L’edizione di quest’anno si distingue per un sostegno finanziario ai partecipanti superiore alla media della categoria. Grazie alla collaborazione tra sponsor, enti locali e operatori turistici del territorio, l’organizzazione ha definito un montepremi che supera i 35.000 euro totali per la gara valida come prova della Coppa Rally di Zona 4. Tali somme saranno ripartite tra la classifica generale e i vari raggruppamenti, con l’integrazione di forniture tecniche fornite da Pirelli. Anche per l’Historique Rallye è previsto un piano di premi strutturato in base ai piazzamenti assoluti, di classe e di cilindrata.

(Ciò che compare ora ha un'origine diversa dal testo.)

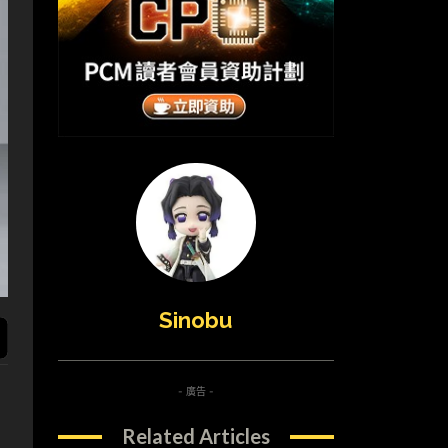
Sinobu
- 廣告 -
Related Articles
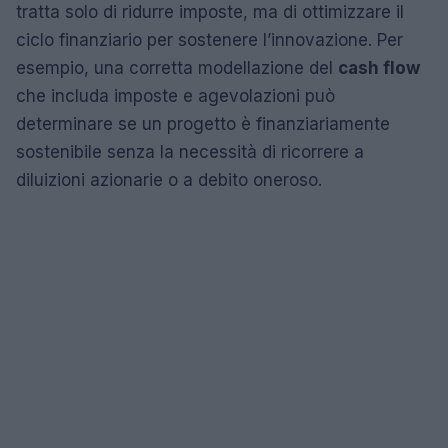
tratta solo di ridurre imposte, ma di ottimizzare il
ciclo finanziario per sostenere l’innovazione. Per
esempio, una corretta modellazione del
cash flow
che includa imposte e agevolazioni può
determinare se un progetto è finanziariamente
sostenibile senza la necessità di ricorrere a
diluizioni azionarie o a debito oneroso.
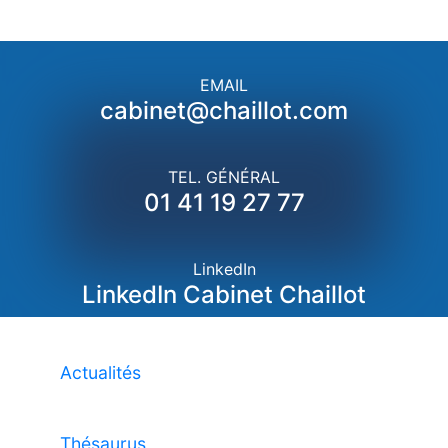
EMAIL
cabinet@chaillot.com
TEL. GÉNÉRAL
01 41 19 27 77
LinkedIn
LinkedIn Cabinet Chaillot
Actualités
Thésaurus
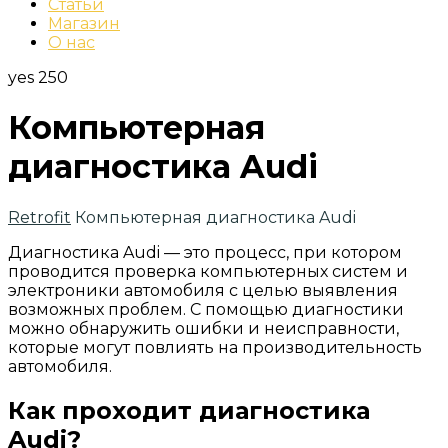
Статьи
Магазин
О нас
yes
250
Компьютерная
диагностика Audi
Retrofit
Компьютерная диагностика Audi
Диагностика Audi — это процесс, при котором
проводится проверка компьютерных систем и
электроники автомобиля с целью выявления
возможных проблем. С помощью диагностики
можно обнаружить ошибки и неисправности,
которые могут повлиять на производительность
автомобиля.
Как проходит диагностика
Audi?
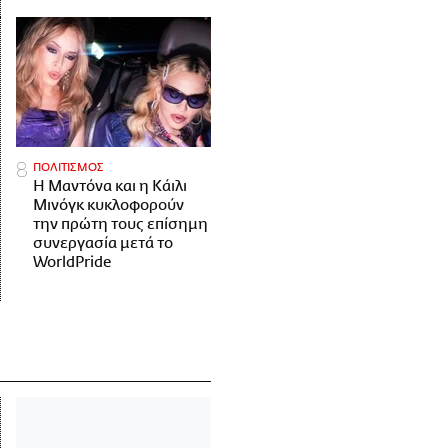
ΠΟΛΙΤΙΣΜΟΣ
Η Μαντόνα και η Κάιλι
Μινόγκ κυκλοφορούν
την πρώτη τους επίσημη
συνεργασία μετά το
WorldPride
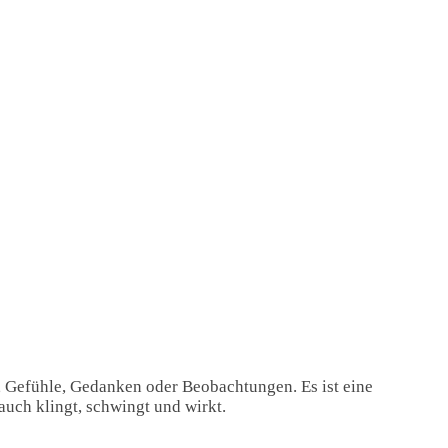
, Gefühle, Gedanken oder Beobachtungen. Es ist eine
auch klingt, schwingt und wirkt.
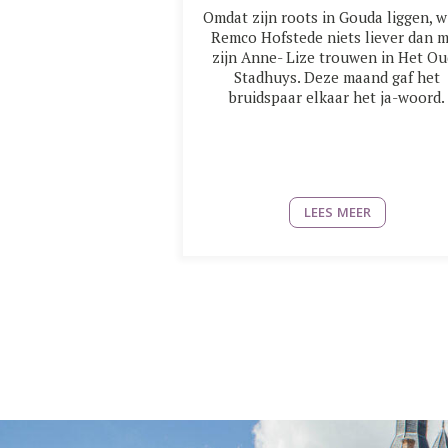
Omdat zijn roots in Gouda liggen, w
Remco Hofstede niets liever dan 
zijn Anne- Lize trouwen in Het O
Stadhuys. Deze maand gaf het
bruidspaar elkaar het ja-woord.
LEES MEER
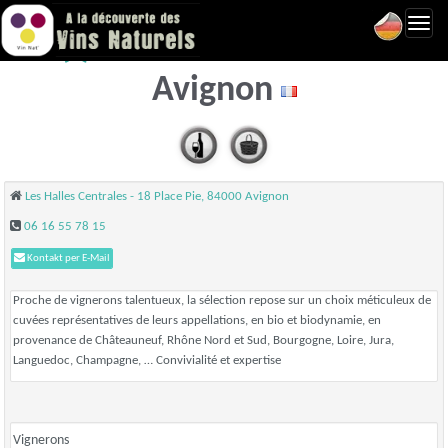
Toggl
La Cave des Halles -
navig
Avignon
Les Halles Centrales - 18 Place Pie, 84000 Avignon
06 16 55 78 15
Kontakt per E-Mail
Proche de vignerons talentueux, la sélection repose sur un choix méticuleux de
cuvées représentatives de leurs appellations, en bio et biodynamie, en
provenance de Châteauneuf, Rhône Nord et Sud, Bourgogne, Loire, Jura,
Languedoc, Champagne, … Convivialité et expertise
Vignerons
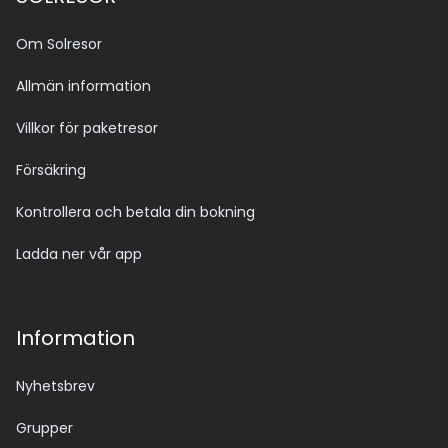
Om Solresor
Allmän information
Villkor för paketresor
Försäkring
Kontrollera och betala din bokning
Ladda ner vår app
Information
Nyhetsbrev
Grupper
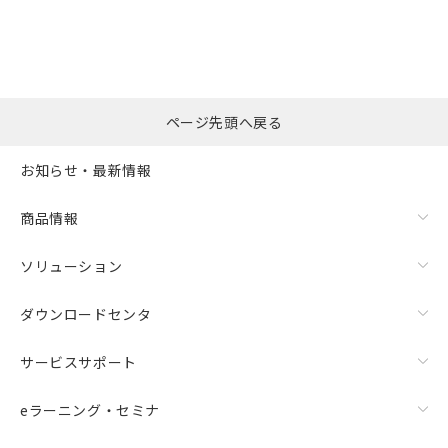
ページ先頭へ戻る
お知らせ・最新情報
商品情報
ソリューション
ダウンロードセンタ
サービスサポート
eラーニング・セミナ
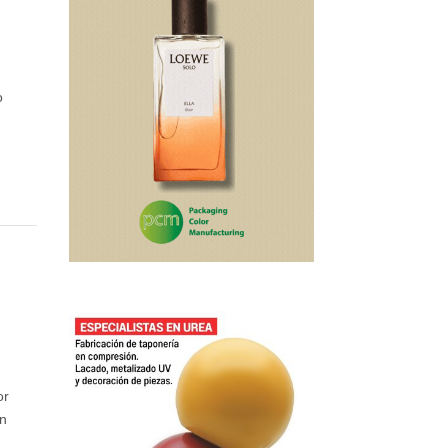
o
or
an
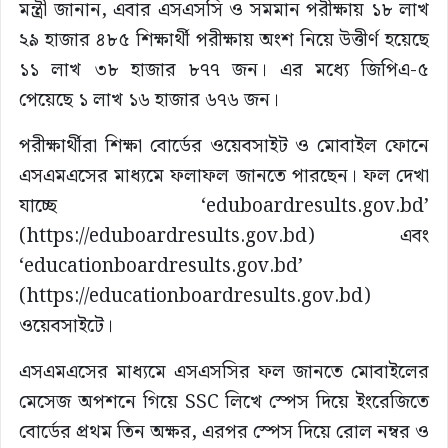
মন্ত্রী জানান, এবার এসএসসি ও সমমান পরীক্ষায় ১৮ লাখ
২৯ হাজার ৪৮৫ শিক্ষার্থী পরীক্ষায় অংশ নিয়ে উত্তীর্ণ হয়েছে
১১ লাখ ৩৮ হাজার ৮৭৭ জন। এর মধ্যে জিপিএ-৫
পেয়েছে ১ লাখ ১৬ হাজার ৬৭৬ জন।
পরীক্ষার্থীরা শিক্ষা বোর্ডের ওয়েবসাইট ও মোবাইল ফোনে
এসএমএসের মাধ্যমে ফলাফল জানতে পারছেন। ফল দেখা
যাচ্ছে ‘eduboardresults.gov.bd’
(https://eduboardresults.gov.bd) এবং
‘educationboardresults.gov.bd’
(https://educationboardresults.gov.bd)
ওয়েবসাইটে।
এসএমএসের মাধ্যমে এসএসসির ফল জানতে মোবাইলের
মেসেজ অপশনে গিয়ে SSC লিখে স্পেস দিয়ে ইংরেজিতে
বোর্ডের প্রথম তিন অক্ষর, এরপর স্পেস দিয়ে রোল নম্বর ও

Sport e accoglienza: il programma del fine settimana dolomitico
Oltre all’aspetto puramente agonistico, l’evento mira a valorizzare l’accoglienza dei team e degli appassionati. Giovedì 18 giugno è previsto un momento conviviale di apertura all’esterno dell’Hotel Savoia, iniziativa ormai consolidata che permette a piloti e addetti ai lavori di ritrovarsi prima dell’inizio delle ostilità cronometriche. Il programma sportivo entrerà nel vivo la sera di venerdì 19 giugno con la prova spettacolo allestita all’interno del centro abitato, un prologo volto a coinvolgere direttamente il pubblico locale.
La giornata decisiva sarà quella di sabato 20 giugno, dedicata a un trittico di prove speciali descritte come selettive e impegnative per la meccanica. La varietà del tracciato e le incognite meteorologiche tipiche dell’ambiente montano rappresentano da sempre gli elementi distintivi di questa competizione. L’impegno del comitato organizzatore punta a mantenere alto il blasone di una gara che coniuga tradizione e innovazione, offrendo agli atleti motivazioni che vanno oltre il semplice punteggio in campionato.